これと同様に、水痘・帯状疱疹ウイルスは最初感染すると水疱瘡として発症します。

水疱瘡が治癒した後も、ウイルスは身体の中の神経節・リンパ組織に潜んでいて、身体が弱った時に再び活性化して、帯状の発疹として現れる帯状疱疹となるのです。

ですから、水痘帯状疱疹ウイルスを予防することは、将来の帯状疱疹のリスクを減らすことにもなります。

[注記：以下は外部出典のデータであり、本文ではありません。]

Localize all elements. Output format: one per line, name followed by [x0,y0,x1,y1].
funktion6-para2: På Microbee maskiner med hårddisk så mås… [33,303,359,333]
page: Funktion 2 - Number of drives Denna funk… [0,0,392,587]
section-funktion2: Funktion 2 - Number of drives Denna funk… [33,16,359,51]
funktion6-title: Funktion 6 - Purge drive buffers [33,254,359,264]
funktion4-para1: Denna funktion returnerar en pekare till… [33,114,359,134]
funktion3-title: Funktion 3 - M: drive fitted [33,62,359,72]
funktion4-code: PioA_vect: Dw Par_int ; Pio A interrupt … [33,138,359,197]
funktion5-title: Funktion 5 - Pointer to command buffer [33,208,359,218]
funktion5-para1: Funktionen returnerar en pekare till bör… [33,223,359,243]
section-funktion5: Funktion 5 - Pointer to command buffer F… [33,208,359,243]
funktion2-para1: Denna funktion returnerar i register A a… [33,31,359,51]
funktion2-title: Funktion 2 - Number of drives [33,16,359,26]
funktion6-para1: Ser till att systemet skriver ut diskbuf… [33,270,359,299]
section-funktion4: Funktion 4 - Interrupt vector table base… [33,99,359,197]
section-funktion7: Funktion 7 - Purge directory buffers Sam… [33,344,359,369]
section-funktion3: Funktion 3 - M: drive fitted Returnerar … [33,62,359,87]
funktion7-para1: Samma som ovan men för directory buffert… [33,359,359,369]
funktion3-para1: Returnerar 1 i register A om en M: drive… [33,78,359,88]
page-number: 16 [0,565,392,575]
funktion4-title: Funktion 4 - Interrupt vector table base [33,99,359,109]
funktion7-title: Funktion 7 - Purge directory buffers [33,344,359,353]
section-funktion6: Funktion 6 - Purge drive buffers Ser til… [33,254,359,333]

帯状疱疹は発疹が消えても痛みが残ってしまい、そして何度も繰り返すというやっかいな病気です。

水疱瘡ってどんな病気?

水疱瘡は、2~8歳の子供に好発する病気です。

水痘帯状疱疹ウイルスに感染したあと約2週間(10~21日)の潜伏期を経て、体幹を中心に紅斑を呈し、それが水疱へとなって全身に広がります。

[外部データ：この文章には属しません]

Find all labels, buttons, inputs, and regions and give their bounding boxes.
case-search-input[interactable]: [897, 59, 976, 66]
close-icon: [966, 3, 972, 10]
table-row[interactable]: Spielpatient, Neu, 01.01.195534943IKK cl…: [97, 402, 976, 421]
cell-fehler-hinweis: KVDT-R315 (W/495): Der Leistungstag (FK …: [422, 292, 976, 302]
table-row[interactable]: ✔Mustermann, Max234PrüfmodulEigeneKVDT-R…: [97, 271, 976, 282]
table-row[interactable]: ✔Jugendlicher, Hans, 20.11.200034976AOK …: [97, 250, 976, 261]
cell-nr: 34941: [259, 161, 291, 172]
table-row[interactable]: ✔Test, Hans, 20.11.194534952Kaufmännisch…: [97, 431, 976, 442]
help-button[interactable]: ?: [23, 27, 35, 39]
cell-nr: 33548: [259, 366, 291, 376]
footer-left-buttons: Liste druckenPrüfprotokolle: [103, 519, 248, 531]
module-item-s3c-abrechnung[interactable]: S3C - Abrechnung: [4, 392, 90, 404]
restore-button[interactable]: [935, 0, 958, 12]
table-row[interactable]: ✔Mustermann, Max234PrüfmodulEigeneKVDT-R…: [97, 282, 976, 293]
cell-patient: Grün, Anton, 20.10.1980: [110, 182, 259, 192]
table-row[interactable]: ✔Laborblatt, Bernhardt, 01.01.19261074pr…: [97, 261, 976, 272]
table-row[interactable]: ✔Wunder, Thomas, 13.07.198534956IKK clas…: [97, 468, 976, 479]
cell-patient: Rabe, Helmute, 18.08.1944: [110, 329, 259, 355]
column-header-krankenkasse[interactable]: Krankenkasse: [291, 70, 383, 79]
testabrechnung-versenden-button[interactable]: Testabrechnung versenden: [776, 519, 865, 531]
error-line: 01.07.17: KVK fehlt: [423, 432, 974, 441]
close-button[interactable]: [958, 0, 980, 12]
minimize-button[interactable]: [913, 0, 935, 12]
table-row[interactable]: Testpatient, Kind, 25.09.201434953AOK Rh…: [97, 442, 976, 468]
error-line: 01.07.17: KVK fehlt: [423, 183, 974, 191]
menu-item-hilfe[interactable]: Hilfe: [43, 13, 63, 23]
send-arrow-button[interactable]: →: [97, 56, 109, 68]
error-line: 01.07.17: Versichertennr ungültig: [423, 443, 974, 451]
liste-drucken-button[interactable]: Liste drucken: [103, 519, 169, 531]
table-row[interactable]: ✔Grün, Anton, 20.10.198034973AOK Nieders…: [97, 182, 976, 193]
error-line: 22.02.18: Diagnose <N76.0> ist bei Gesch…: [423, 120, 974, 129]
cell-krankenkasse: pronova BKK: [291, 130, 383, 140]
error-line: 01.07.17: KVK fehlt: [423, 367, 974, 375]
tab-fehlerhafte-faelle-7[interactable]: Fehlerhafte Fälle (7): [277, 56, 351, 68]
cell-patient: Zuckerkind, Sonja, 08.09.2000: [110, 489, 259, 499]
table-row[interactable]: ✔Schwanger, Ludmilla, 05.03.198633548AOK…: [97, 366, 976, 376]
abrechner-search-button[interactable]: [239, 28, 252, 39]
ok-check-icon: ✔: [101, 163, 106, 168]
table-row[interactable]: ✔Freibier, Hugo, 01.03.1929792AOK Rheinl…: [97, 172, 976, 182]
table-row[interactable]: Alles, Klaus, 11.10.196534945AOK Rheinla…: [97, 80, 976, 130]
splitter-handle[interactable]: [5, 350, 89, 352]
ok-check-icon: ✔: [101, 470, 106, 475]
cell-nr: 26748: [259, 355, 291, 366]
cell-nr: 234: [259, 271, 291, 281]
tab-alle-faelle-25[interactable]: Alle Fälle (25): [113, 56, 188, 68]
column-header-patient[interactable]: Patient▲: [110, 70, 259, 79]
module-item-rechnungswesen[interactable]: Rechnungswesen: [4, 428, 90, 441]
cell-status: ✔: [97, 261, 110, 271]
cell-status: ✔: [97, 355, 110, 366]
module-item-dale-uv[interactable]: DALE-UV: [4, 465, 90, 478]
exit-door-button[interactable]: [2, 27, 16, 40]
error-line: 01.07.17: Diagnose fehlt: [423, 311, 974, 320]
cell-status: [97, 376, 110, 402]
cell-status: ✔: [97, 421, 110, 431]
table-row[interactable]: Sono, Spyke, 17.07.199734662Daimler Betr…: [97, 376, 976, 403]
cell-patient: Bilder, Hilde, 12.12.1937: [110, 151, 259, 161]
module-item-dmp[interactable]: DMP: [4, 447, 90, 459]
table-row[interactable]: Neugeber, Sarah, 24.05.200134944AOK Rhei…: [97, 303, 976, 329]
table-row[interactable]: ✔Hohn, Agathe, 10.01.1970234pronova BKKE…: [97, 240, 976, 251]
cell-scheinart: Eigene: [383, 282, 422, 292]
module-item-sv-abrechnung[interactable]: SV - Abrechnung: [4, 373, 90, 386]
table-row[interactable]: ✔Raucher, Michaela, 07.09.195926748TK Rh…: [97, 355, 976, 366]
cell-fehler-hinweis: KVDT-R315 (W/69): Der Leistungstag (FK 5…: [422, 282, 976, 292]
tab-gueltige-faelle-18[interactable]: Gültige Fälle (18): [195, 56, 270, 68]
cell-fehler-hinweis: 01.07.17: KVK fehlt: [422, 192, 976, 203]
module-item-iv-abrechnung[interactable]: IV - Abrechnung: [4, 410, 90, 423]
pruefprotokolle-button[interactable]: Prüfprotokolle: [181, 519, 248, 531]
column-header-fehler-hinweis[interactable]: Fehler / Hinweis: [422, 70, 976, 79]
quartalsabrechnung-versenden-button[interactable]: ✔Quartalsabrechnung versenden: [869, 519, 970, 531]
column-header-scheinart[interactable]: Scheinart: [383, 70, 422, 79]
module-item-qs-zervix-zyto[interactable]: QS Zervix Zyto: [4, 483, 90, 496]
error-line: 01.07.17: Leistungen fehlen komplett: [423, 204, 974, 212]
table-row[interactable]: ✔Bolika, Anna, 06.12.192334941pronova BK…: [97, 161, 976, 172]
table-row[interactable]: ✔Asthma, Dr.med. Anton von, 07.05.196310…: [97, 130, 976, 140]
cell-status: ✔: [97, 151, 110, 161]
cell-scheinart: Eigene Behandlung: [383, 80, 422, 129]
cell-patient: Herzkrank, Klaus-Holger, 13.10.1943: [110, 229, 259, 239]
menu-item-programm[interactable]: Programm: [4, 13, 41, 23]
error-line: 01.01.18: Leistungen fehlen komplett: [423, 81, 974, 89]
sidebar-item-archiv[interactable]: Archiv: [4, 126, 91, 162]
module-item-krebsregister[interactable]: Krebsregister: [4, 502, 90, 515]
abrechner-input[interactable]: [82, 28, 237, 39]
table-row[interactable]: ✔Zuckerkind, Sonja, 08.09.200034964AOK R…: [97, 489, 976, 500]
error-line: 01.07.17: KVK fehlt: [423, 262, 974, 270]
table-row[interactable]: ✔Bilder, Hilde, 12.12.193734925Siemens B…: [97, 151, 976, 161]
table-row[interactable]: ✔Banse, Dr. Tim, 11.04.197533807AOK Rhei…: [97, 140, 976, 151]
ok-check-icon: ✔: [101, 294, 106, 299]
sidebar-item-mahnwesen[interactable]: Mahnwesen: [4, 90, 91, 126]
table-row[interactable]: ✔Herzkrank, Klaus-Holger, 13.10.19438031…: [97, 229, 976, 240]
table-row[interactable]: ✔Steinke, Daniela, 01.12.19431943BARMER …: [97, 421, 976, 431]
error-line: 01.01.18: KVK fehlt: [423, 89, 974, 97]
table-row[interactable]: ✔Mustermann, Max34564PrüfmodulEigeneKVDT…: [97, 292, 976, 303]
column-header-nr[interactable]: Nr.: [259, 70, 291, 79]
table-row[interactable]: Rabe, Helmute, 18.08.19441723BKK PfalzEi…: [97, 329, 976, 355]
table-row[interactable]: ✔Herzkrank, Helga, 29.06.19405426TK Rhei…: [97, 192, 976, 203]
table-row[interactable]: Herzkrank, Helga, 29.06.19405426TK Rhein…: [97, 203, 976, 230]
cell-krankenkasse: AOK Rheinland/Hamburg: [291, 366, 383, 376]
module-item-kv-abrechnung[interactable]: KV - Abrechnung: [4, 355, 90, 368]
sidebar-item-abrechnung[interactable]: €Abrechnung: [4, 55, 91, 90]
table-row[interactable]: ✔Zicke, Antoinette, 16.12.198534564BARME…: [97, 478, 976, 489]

子供の病気で発疹を起こす病気はいくつかありますが、水を含む発疹で、頭にまで発疹ができていたら水疱瘡を強く疑います。

治療方法として抗ウイルス薬(アシクロビル)の内服もありますが、基本的には対症療法です。

発疹は痒みを伴うので、発疹に対して石炭酸亜鉛華リニメント(商品名:カチリ)という外用薬も使用します。

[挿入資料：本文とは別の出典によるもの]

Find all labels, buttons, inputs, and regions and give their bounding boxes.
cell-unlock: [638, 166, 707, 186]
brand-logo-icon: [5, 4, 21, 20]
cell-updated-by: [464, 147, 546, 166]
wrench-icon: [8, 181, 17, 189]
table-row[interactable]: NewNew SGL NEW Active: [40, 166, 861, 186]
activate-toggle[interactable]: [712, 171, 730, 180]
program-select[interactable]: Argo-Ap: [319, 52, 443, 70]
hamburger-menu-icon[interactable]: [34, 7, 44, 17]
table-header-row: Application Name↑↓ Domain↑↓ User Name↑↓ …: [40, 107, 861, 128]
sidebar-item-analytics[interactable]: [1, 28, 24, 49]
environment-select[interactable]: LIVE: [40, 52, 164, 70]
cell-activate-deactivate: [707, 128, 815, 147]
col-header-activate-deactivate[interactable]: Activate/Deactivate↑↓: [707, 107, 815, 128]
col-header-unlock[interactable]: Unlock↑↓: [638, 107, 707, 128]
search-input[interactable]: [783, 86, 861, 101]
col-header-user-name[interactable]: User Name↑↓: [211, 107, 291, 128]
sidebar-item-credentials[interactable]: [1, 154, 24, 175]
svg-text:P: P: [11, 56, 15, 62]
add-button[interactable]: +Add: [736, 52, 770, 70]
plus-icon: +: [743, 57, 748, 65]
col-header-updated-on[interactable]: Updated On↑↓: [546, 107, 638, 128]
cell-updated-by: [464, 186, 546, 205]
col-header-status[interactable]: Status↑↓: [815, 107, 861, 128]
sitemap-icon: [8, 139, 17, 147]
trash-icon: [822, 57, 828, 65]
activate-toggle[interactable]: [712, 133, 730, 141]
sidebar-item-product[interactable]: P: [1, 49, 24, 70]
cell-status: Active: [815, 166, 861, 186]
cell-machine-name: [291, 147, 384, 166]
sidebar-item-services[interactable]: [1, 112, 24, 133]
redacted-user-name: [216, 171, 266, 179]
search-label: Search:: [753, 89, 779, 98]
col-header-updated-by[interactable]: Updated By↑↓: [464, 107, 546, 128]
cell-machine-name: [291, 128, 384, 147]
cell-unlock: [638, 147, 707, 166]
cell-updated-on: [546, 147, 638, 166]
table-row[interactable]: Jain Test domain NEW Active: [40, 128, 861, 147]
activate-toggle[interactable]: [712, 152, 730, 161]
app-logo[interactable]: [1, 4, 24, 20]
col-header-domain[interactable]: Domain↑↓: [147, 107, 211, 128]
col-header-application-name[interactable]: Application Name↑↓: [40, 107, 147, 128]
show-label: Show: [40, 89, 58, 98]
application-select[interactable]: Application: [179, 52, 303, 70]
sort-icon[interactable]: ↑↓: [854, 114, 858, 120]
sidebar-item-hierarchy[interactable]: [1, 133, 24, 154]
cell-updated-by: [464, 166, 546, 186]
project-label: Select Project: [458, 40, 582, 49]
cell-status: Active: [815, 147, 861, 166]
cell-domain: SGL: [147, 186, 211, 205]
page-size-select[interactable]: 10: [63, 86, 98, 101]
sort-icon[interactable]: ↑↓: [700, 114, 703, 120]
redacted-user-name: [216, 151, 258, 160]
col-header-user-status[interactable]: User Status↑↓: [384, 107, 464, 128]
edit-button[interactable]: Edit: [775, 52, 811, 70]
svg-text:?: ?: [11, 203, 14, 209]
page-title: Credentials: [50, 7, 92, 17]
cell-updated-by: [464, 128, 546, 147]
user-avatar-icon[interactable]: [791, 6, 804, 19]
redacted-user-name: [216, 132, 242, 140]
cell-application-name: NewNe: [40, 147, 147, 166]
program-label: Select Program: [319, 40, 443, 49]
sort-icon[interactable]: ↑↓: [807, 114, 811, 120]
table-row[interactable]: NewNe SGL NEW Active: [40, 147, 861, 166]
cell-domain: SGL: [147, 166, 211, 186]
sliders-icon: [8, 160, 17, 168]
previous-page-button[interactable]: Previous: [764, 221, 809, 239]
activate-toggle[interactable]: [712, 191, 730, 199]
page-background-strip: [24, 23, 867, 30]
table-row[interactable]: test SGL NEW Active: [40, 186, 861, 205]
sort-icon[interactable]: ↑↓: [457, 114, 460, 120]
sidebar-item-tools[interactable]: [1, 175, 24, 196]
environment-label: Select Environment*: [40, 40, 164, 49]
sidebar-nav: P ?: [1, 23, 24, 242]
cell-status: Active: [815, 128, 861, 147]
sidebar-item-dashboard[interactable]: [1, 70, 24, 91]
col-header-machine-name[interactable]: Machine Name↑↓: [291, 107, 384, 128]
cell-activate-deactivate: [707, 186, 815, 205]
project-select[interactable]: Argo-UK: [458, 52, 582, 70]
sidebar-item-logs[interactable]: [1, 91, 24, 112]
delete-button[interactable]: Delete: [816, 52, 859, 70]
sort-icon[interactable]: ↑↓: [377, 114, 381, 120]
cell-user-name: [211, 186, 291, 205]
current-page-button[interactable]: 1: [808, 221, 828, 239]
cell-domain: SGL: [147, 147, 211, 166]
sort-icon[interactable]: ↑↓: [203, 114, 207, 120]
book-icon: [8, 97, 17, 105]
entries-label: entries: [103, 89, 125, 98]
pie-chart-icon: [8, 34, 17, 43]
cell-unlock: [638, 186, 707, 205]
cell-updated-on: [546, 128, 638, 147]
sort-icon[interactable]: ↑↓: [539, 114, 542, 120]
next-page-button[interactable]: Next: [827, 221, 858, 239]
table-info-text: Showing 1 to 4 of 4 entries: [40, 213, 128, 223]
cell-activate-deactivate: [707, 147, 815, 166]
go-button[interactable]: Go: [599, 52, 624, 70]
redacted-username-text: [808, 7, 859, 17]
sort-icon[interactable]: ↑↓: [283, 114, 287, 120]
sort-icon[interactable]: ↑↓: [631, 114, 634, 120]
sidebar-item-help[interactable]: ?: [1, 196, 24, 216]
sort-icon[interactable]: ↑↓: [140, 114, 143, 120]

また、熱発することもあるため、必要時には解熱薬を使用します。

発疹は最初、水を含まない紅斑として出現し、その後水疱→膿疱→痂皮(かさぶた)となります。

どんどん新しい水疱ができて来るのですが、全ての水疱が痂皮化するまでは出席停止となり、学校や幼稚園・保育園には行けません。

水痘帯状疱疹ウイルスは非常に感染力が強く、空気感染します。

ワクチン接種を受けずに感染者と同じ空間で過ごしていた場合は、高い確率で感染します。

潜伏期間もあるため、同じクラスの子が発症した時には、自分も既に感染していたということが多く、あっという間に感染が拡大してしまいます。

水疱瘡は感染力も強く、小児期だけでなく成人してからも罹患することがあります。

水疱瘡・帯状疱疹を予防するためには、予防接種を受けておくことが必要です。